Hi citadel,
and

I have been reading a lot about boundaries and the reason they are important and of value. I feel we have reached a place in our relationship where I need to set those in place. I know what those boundaries will be, however, I have no idea what the consequences are supposed to be. For example, "It is not okay to walk out of a conversation, hang up, or vanish without saying, "I need a break"." Well, what exactly am I supposed to do other than repeat those words? They will mean nothing without consequences. The only one I really can feasibly use is, "It is not okay do that or we are through." That isn't the end result that I want though. I'm not looking to break up, but I don't understand what I should be saying the consequences are that are going to actually matter. This isn't a child, "If you do that, I'm taking the television away."
Suggestions?
You have found the tricky point about boundaries. Enforcement. Let me explain what I do and see if you can mold it into something that works for you.

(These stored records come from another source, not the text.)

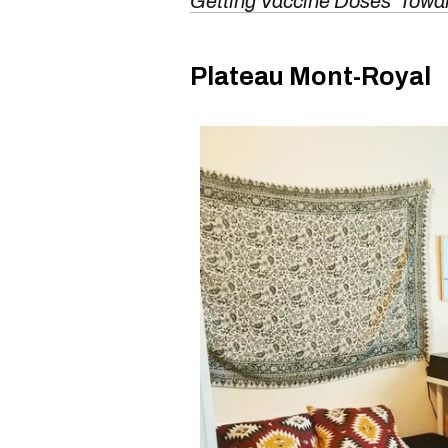
Getting Vaccine Doses 'Towa
Plateau Mont-Royal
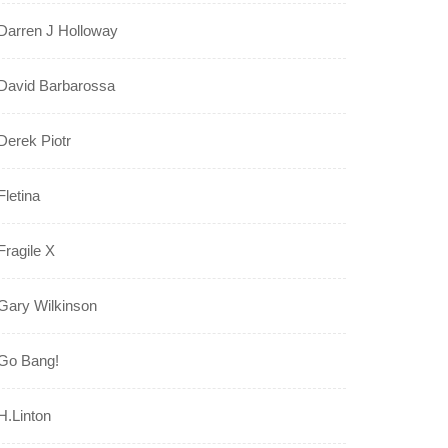
Darren J Holloway
David Barbarossa
Derek Piotr
Fletina
Fragile X
Gary Wilkinson
Go Bang!
H.Linton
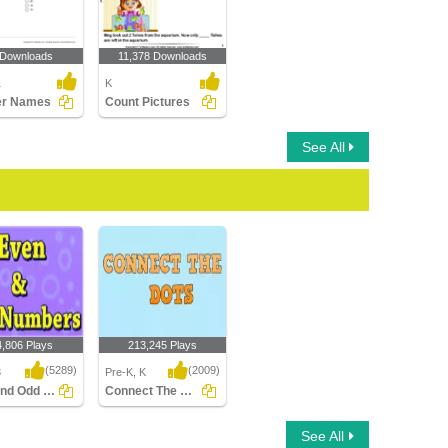
 Downloads
11,378 Downloads
1
K
r Names
Count Pictures
See All
4,806 Plays
213,245 Plays
(5289)
(2009)
3
Pre-K, K
Even and Odd numbers
Connect The Dots
nd Odd numbers
Connect The Dots
See All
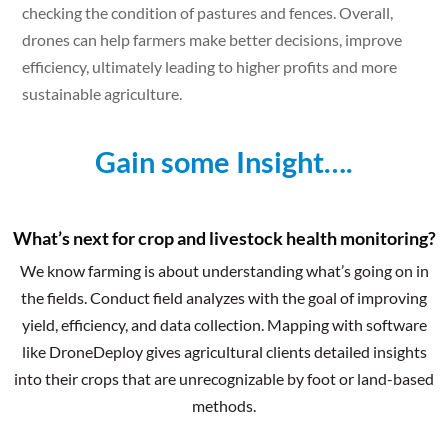
checking the condition of pastures and fences. Overall,
drones can help farmers make better decisions, improve
efficiency, ultimately leading to higher profits and more
sustainable agriculture.
Gain some Insight….
What’s next for crop and livestock health monitoring?
We know farming is about understanding what’s going on in
the fields. Conduct field analyzes with the goal of improving
yield, efficiency, and data collection. Mapping with software
like DroneDeploy gives agricultural clients detailed insights
into their crops that are unrecognizable by foot or land-based
methods.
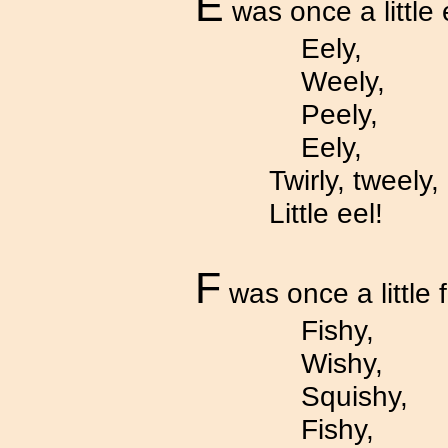
E
was once a little 
Eely,
Weely,
Peely,
Eely,
Twirly, tweely,
Little eel!
F
was once a little f
Fishy,
Wishy,
Squishy,
Fishy,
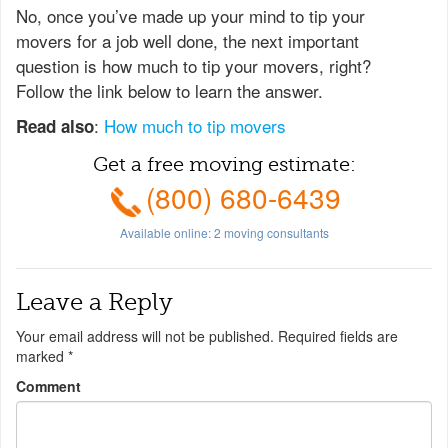
No, once you’ve made up your mind to tip your
movers for a job well done, the next important
question is how much to tip your movers, right?
Follow the link below to learn the answer.
:
How much to tip movers
Read also
Get a free moving estimate:
(800) 680-6439
Available online:
2
moving consultants
Leave a Reply
Your email address will not be published.
Required fields are
marked
*
Comment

My boundaries should be about me, and my values and my comfort. When expressed that way I have a much better chance of explaining them and enforcing them without escalating things.
I use this communication model When ________ (event happens) I feel __________ so I need to ___________.

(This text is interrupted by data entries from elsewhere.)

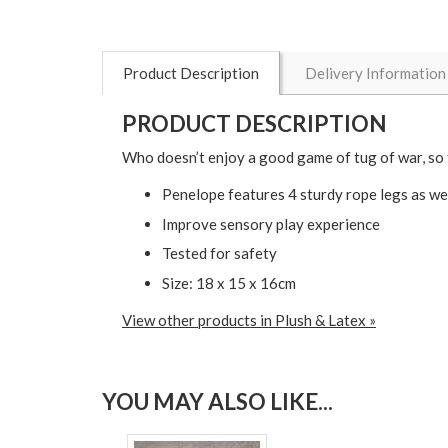
Product Description
Delivery Information
PRODUCT DESCRIPTION
Who doesn’t enjoy a good game of tug of war, so 
Penelope features 4 sturdy rope legs as wel
Improve sensory play experience
Tested for safety
Size: 18 x 15 x 16cm
View other products in Plush & Latex »
YOU MAY ALSO LIKE...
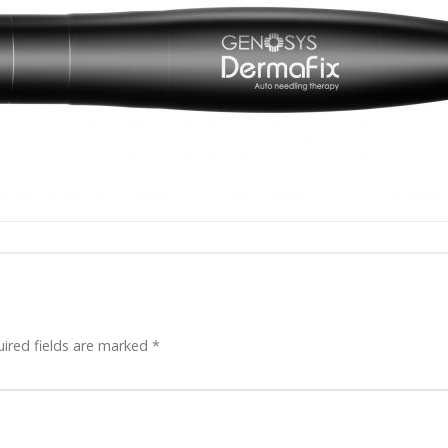
ired fields are marked
*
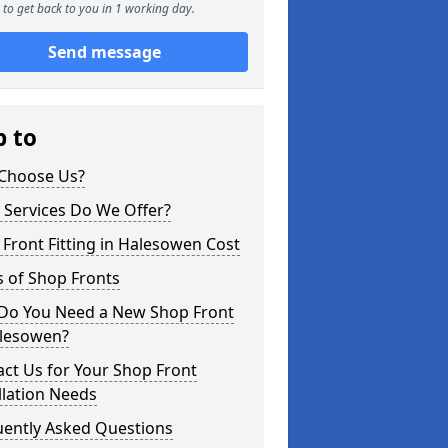
to get back to you in 1 working day.
Send message
p to
Choose Us?
 Services Do We Offer?
Front Fitting in Halesowen Cost
 of Shop Fronts
Do You Need a New Shop Front
alesowen?
ct Us for Your Shop Front
llation Needs
uently Asked Questions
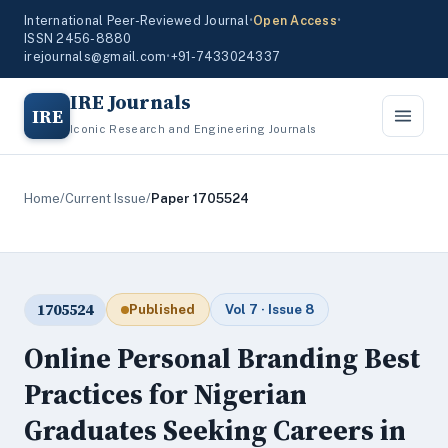
International Peer-Reviewed Journal
•
Open Access
•
ISSN 2456-8880
irejournals@gmail.com
•
+91-7433024337
IRE Journals
IRE
Iconic Research and Engineering Journals
Home
/
Current Issue
/
Paper 1705524
1705524
Published
Vol 7 · Issue 8
Online Personal Branding Best
Practices for Nigerian
Graduates Seeking Careers in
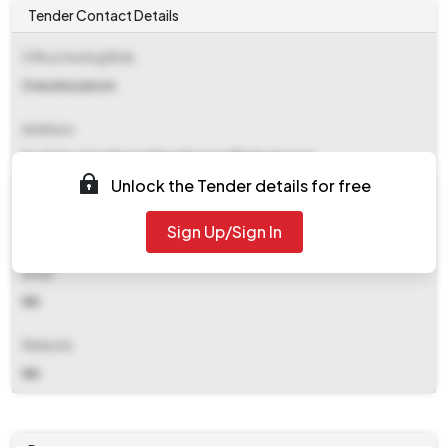
Tender Contact Details
Office Inviting Bids
Crw/mcs/ecor
Address
Dy Cmm, Crw Depot Mancheswar Bhubaneswar
Unlock the Tender details for free
Contact Details
Sign Up/Sign In
NA
Email
NA
Website
NA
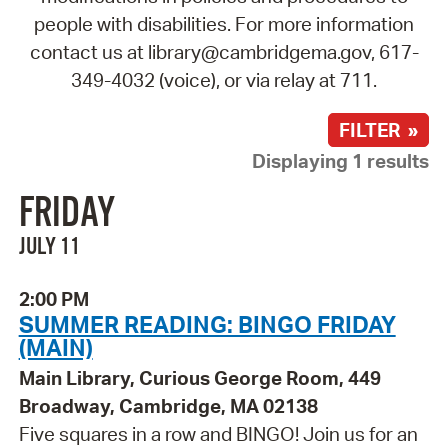
people with disabilities. For more information
contact us at library@cambridgema.gov, 617-
349-4032 (voice), or via relay at 711.
FILTER »
Displaying 1 results
FRIDAY
JULY 11
2:00 PM
SUMMER READING: BINGO FRIDAY
(MAIN)
Main Library, Curious George Room, 449
Broadway, Cambridge, MA 02138
Five squares in a row and BINGO! Join us for an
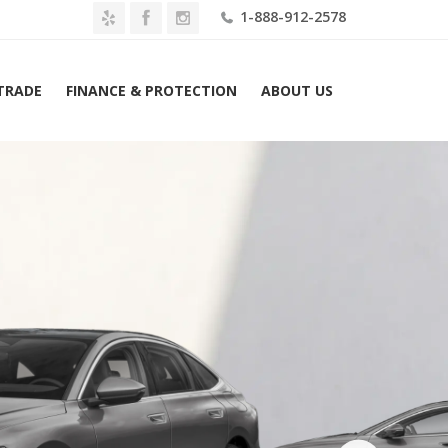
1-888-912-2578
 TRADE
FINANCE & PROTECTION
ABOUT US
Home
2027 Audi A6 e-tron Prestige RWD Lease $739 Mo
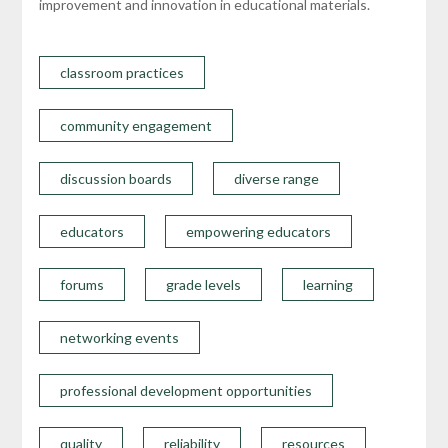
improvement and innovation in educational materials.
classroom practices
community engagement
discussion boards
diverse range
educators
empowering educators
forums
grade levels
learning
networking events
professional development opportunities
quality
reliability
resources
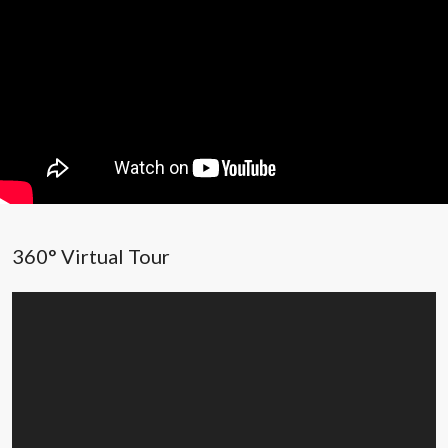
360° Virtual Tour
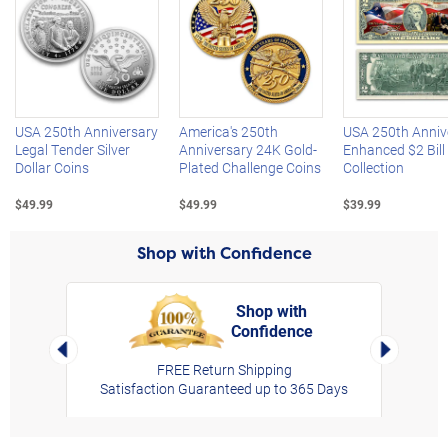
Left Arrow
R
USA 250th Anniversary
America's 250th
USA 250th Anniv
Legal Tender Silver
Anniversary 24K Gold-
Enhanced $2 Bill
Dollar Coins
Plated Challenge Coins
Collection
$49.99
$49.99
$39.99
Shop with Confidence
Shop with
Confidence
rt,
Left Arrow
Right Arro
FREE Return Shipping
Satisfaction Guaranteed up to 365 Days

In your example it would look like this for me. When a conversation ends with the phone being hung up on me I feel hurt and discouraged. It takes me a while to recover from feeling hurt and discouraged so I will need to recharge my own batteries by taking a long walk in the park and then a evening off from talking.
You would need to modify it to fit what works for you. What I am trying to do is say hey there are consequences to your behavior, while doing something healthy for me.
does this make sense? what do you think?